Civic League leader to speak
A nationally known lecturer on civic and political affairs will be the opening guest of Aspen’s renewed community-sponsored speaker series, which kicks off Thursday at the Wheeler Opera House.
Chris Gates, president of the National Civic League, will give a talk on “America’s Evolving Democracy” starting at 7:15 p.m. at the Wheeler. The lecture is free and open to the public.
Gates is a “leading advocate for citizen democracy, an expert on state and local governance structures,” according to a packet of material issued by the Civic League.
Calling Gates “a clear thinker who can diagnose what is broken about our political system,” the packet notes that he was a founder of the Colorado Institute for Leadership Training and has been involved in several Leadership Aspen events.
In fact, Gates said in a telephone interview from his office in Denver, he is planning to lecture at the current Leadership Aspen seminar the day after his talk at the Wheeler.
He said the Civic League, a 105-year-old organization, is “a think tank on issues of community and democracy” and a platform for examining changes in the American political scene.
“It’s really about how the theory of social change has evolved in this country,” he continued. “It’s about the state or our democracy, and how it’s changing, and how social change occurred in the past and might occur in the future.”

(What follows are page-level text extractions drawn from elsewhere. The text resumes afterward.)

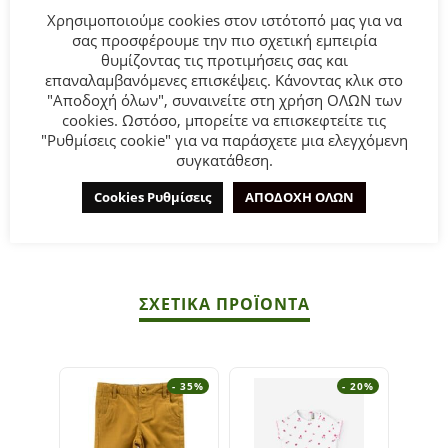
Χρησιμοποιούμε cookies στον ιστότοπό μας για να
σας προσφέρουμε την πιο σχετική εμπειρία
θυμίζοντας τις προτιμήσεις σας και
Βρεφική μπλούζα LOSAN για κορίτσι από 3 έως 24 μηνών
επαναλαμβανόμενες επισκέψεις. Κάνοντας κλικ στο
"Αποδοχή όλων", συναινείτε στη χρήση ΟΛΩΝ των
σε εκρού χρώμα με allover τύπωμα.
cookies. Ωστόσο, μπορείτε να επισκεφτείτε τις
"Ρυθμίσεις cookie" για να παράσχετε μια ελεγχόμενη
Σύνθεση:
95% Βαμβάκι 5% Ελαστ.
συγκατάθεση.
Cookies Ρυθμίσεις
ΑΠΟΔΟΧΗ ΟΛΩΝ
ΣΥΜΒΟΥΛΕΣ
Πλένεται στο πλυντήριο στους 30°C.
ΣΧΕΤΙΚΆ ΠΡΟΪΌΝΤΑ
- 35%
- 20%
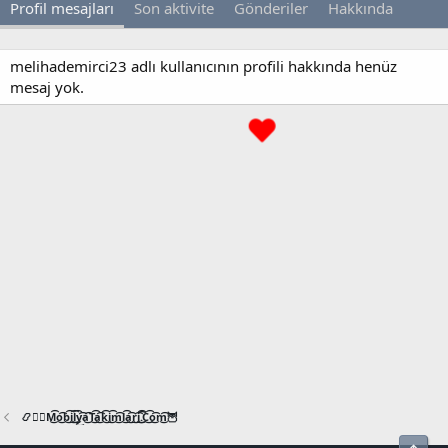
Profil mesajları
Son aktivite
Gönderiler
Hakkında
melihademirci23 adlı kullanıcının profili hakkında henüz
mesaj yok.
📿🧙‍♂️M͜͡o͜͡b͜͡i͜͡l͜͡y͜͡a͜͡T͜͡a͜͡k͜͡i͜͡m͜͡l͜͡a͜͡r͜͡i͜͡.͜͡C͜͡o͜͡m͜͡🦉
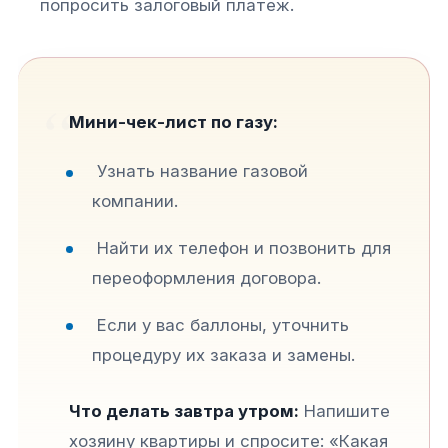
попросить залоговый платеж.
Мини-чек-лист по газу:
Узнать название газовой
компании.
Найти их телефон и позвонить для
переоформления договора.
Если у вас баллоны, уточнить
процедуру их заказа и замены.
Что делать завтра утром:
Напишите
хозяину квартиры и спросите: «Какая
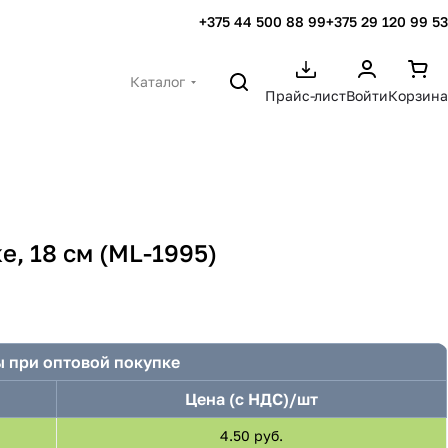
+375 44 500 88 99
+375 29 120 99 53
Каталог
Прайс-лист
Войти
Корзина
е, 18 см (ML-1995)
 при оптовой покупке
Цена (с НДС)/шт
4.50 руб.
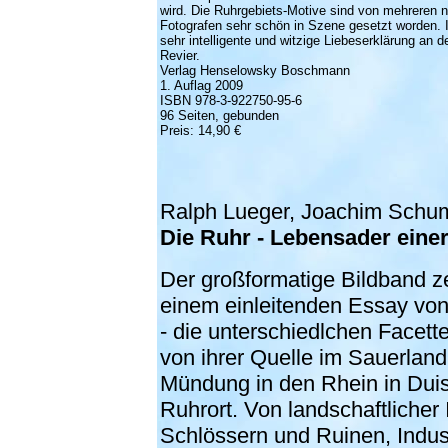
wird. Die Ruhrgebiets-Motive sind von mehreren 
Fotografen sehr schön in Szene gesetzt worden.
sehr intelligente und witzige Liebeserklärung an 
Revier.
Verlag Henselowsky Boschmann
1. Auflag 2009
ISBN 978-3-922750-95-6
96 Seiten, gebunden
Preis: 14,90 €
Ralph Lueger, Joachim Schu
Die Ruhr -
Lebensader eine
Der großformatige Bildband ze
einem einleitenden Essay von
- die unterschiedlchen Facett
von ihrer Quelle im Sauerland
Mündung in den Rhein in Dui
Ruhrort. Von landschaftlicher I
Schlössern und Ruinen, Indust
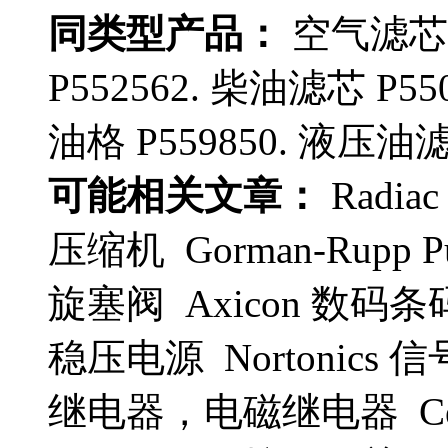
同类型产品：
空气滤芯 P
P552562. 柴油滤芯 P55
油格 P559850. 液压油滤
可能相关文章：
Radia
压缩机 Gorman-Rupp 
旋塞阀 Axicon 数码条码检测
稳压电源 Nortonics
继电器，电磁继电器 Cent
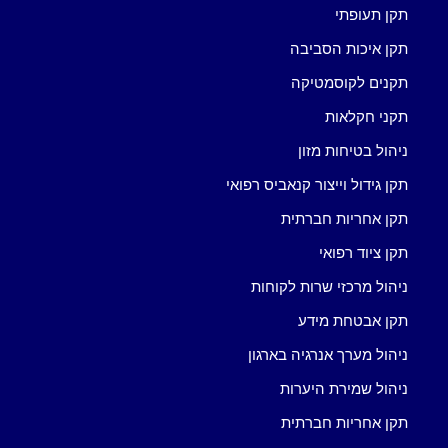
תקן תעופתי
תקן איכות הסביבה
תקנים לקוסמטיקה
תקני חקלאות
ניהול בטיחות מזון
תקן גידול וייצור קנאביס רפואי
תקן אחריות חברתית
תקן ציוד רפואי
ניהול מרכזי שרות לקוחות
תקן אבטחת מידע
ניהול מערך אנרגיה בארגון
ניהול שמירת היערות
תקן אחריות חברתית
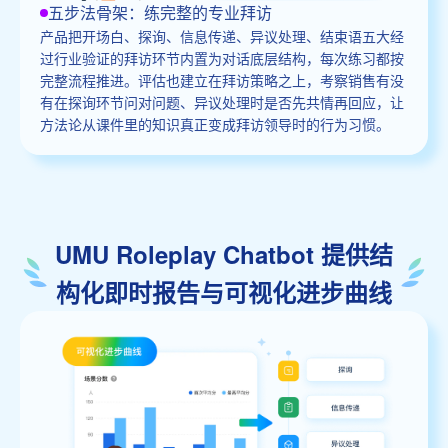
五步法骨架：练完整的专业拜访
产品把开场白、探询、信息传递、异议处理、结束语五大经
过行业验证的拜访环节内置为对话底层结构，每次练习都按
完整流程推进。评估也建立在拜访策略之上，考察销售有没
有在探询环节问对问题、异议处理时是否先共情再回应，让
方法论从课件里的知识真正变成拜访领导时的行为习惯。
UMU Roleplay Chatbot 提供结
构化即时报告与可视化进步曲线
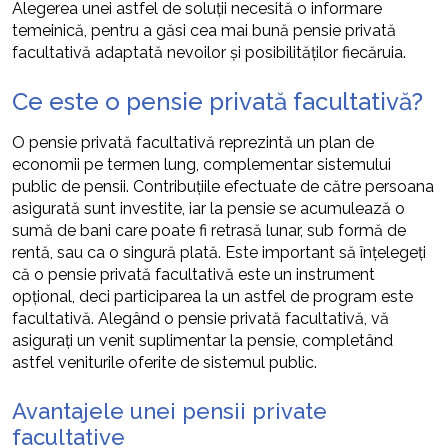
Alegerea unei astfel de soluții necesită o informare
temeinică, pentru a găsi cea mai bună pensie privată
facultativă adaptată nevoilor și posibilităților fiecăruia.
Ce este o pensie privată facultativă?
O pensie privată facultativă reprezintă un plan de
economii pe termen lung, complementar sistemului
public de pensii. Contribuțiile efectuate de către persoana
asigurată sunt investite, iar la pensie se acumulează o
sumă de bani care poate fi retrasă lunar, sub formă de
rentă, sau ca o singură plată. Este important să înțelegeți
că o pensie privată facultativă este un instrument
opțional, deci participarea la un astfel de program este
facultativă. Alegând o pensie privată facultativă, vă
asigurați un venit suplimentar la pensie, completând
astfel veniturile oferite de sistemul public.
Avantajele unei pensii private
facultative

His talk will highlight, among other things, his belief that the United States’ political system has evolved from a benevolent, paternalistic, from-the-top framework for creating national policy, to much more of a grass-roots system. Where decisions once were made by a trusted hierarchy of elected leadership, Gates believes, today’s political climate is more rooted in populism and activism.
“Everybody has an opinion about what’s right and what’s not right,” he said. “Everybody has a role to play in making things better.”
Examples, he said, are in the role of the Neighborhood Watch network in the reduction of crime around the nation, as well as the concept of “community policing” that is intended to bring law enforcement officials in closer, more intimate contact with the citizenry.
Another example, he said, is the fact that campaign-finance reform is taking place much more quickly at the state and local level than it is at the national level.
While Congress stalls campaign-finance reform laws, he said, state legislatures and local governments are taking steps aimed at “limiting the amount of money in politics and the way campaigns are run.”
He said he is hoping to stimulate some response from his audience at the Wheeler, and is planning a question-and-answer session after his talk.
The lectures, called the Aspen Community Lecture Series, are sponsored by the city, Hines Aspen Highlands Village, the Community Forum of the Aspen Institute, Leadership Aspen, the Aspen Chamber Resort Association, the Aspen Skiing Co. and the Wheeler Opera House board of directors.